Ms. Morano at her home in Verbania in 2015, when she was the oldest person in Europe.
CreditAlessandro Grassani for The New York Times

Those of us consumed by consumerism may have difficulty understanding Ms. Morano.

“We have too many things, too many distractions, too many items offered to us, too many messages, and a person like Emma struggles to emerge,” the Rev. Giuseppe Masseroni, who himself is 91, said at Ms. Morano’s funeral on Monday.

Her “simplicity is sculptural” — and out of step with modernity, he said.

Next to her bed, Ms. Morano had hung photos of her parents and siblings — five sisters and three brothers — along with some religious images. Inside the drawer of her night table was a supermarket-aisle anti-aging cream that she had applied every evening before going to sleep.
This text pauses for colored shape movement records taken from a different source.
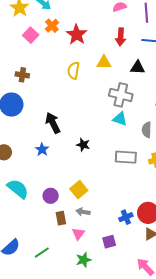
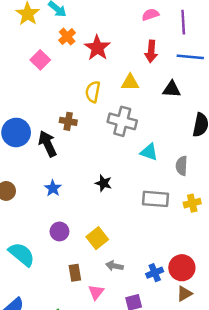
pink square: (31, 35) -> (40, 60), moved
brown cross: (22, 75) -> (68, 121), moved
gray cross: (121, 95) -> (122, 121), moved
black arrow: (53, 123) -> (48, 144), moved
cyan semicircle: (18, 189) -> (22, 254), moved
purple circle: (51, 196) -> (59, 231), moved
gray arrow: (83, 212) -> (114, 266), moved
One of Ms. Morano’s sisters died just short of 100; another lived to 102.
CreditGianni Cipriano for The New York Times

For health reasons, Ms. Morano moved as a teenager to Verbania, a small town on Lake Maggiore, in Piedmont. It forms a recurrent backdrop to the photos of a record-worthy lifetime. In 2015, when The New York Times interviewed her, she recalled:

“The doctor told me to change air, and I’m still here.”

Lake Maggiore in Verbania.
CreditGianni Cipriano for The New York Times

Her father, Giovanni, worked in a foundry in Villadossola, a nearby town. Eventually, he went blind. Her mother, Matilde, made slippers by layering fabrics and cutting out a shoe shape. Her family instilled strength of character in Ms. Morano and her siblings.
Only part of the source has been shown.